Glucose ingestion stimulates the secretion of the incretin hormones, glucose-dependent insulinotropic peptide (GIP) and glucagon-like peptide-1 (GLP-1). Despite the critical role of incretins in glucose homeostasis, the mechanism of glucose-induced incretin secretion has not been established. We investigated the underlying mechanism of glucose-induced incretin secretion in vivo in mice. Injection of glucose at 1 g/kg in the upper intestine significantly increased plasma GIP and GLP-1 levels, whereas injection of glucose in the colon did not increase GIP or GLP-1 levels. This finding indicates that the glucose sensor for glucose-induced incretin secretion is in the upper intestine. Coadministration of a sodium-glucose cotransporter-1 (SGLT1) inhibitor, phloridzin, with glucose in the upper intestine blocked glucose absorption and glucose-induced incretin secretion. alpha-methyl-d-glucopyranoside (MDG), an SGLT1 substrate that is a nonmetabolizable sugar, significantly increased plasma GIP and GLP-1 levels, whereas phloridzin blocked these increases, indicating that concomitant transport of sodium ions and glucose (substrate) via SGLT1 itself triggers incretin secretion without the need for subsequent glucose metabolism. Interestingly, oral administration of MDG significantly increased plasma GIP, GLP-1, and insulin levels and reduced blood glucose levels during an intraperitoneal glucose tolerance test. Furthermore, chronic MDG treatment in drinking water (3%) for 13 days reduced blood glucose levels after a 2-h fast and in an oral glucose tolerance test in diabetic db/db mice. Our findings indicate that SGLT1 serves as the intestinal glucose sensor for glucose-induced incretin secretion and that a noncalorigenic SGLT1 substrate ameliorates hyperglycemia by stimulating incretin secretion.
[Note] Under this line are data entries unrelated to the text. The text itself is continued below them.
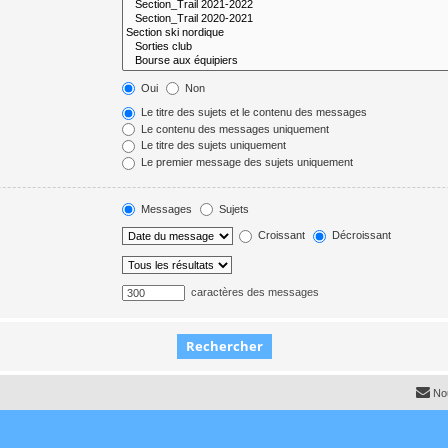
Oui
Non
Le titre des sujets et le contenu des messages
Le contenu des messages uniquement
Le titre des sujets uniquement
Le premier message des sujets uniquement
Messages
Sujets
Croissant
Décroissant
caractères des messages
No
摄入葡萄糖会刺激肠促胰岛素激素、葡萄糖依赖性促胰岛素多肽(GIP)和胰高血糖素样肽-1(GLP-1)的分泌。尽管肠促胰岛素在葡萄糖稳态中起着关键作用,但葡萄糖诱导肠促胰岛素分泌的机制尚未明确。我们研究了小鼠体内葡萄糖诱导肠促胰岛素分泌的潜在机制。在上段小肠以1 g/kg的剂量注射葡萄糖可显著提高血浆GIP和GLP-1水平,而在结肠注射葡萄糖则不会增加GIP或GLP-1水平。这一发现表明,葡萄糖诱导肠促胰岛素分泌的葡萄糖传感器位于上段小肠。在上段小肠将钠-葡萄糖协同转运蛋白-1(SGLT1)抑制剂根皮苷与葡萄糖共同给药,可阻断葡萄糖吸收和葡萄糖诱导的肠促胰岛素分泌。α-甲基-D-吡喃葡萄糖苷(MDG)是一种SGLT1底物,属于不可代谢糖,可显著提高血浆GIP和GLP-1水平,而根皮苷可阻断这些升高,这表明通过SGLT1本身伴随转运钠离子和葡萄糖(底物)可触发肠促胰岛素分泌,而无需随后的葡萄糖代谢。有趣的是,在腹腔葡萄糖耐量试验期间,口服MDG可显著提高血浆GIP、GLP-1和胰岛素水平,并降低血糖水平。此外,在糖尿病db/db小鼠中,连续13天饮用含3% MDG的水进行慢性治疗,可降低禁食2小时后以及口服葡萄糖耐量试验后的血糖水平。我们的研究结果表明,SGLT1作为葡萄糖诱导肠促胰岛素分泌的肠道葡萄糖传感器,并且一种无热量的SGLT1底物通过刺激肠促胰岛素分泌来改善高血糖症。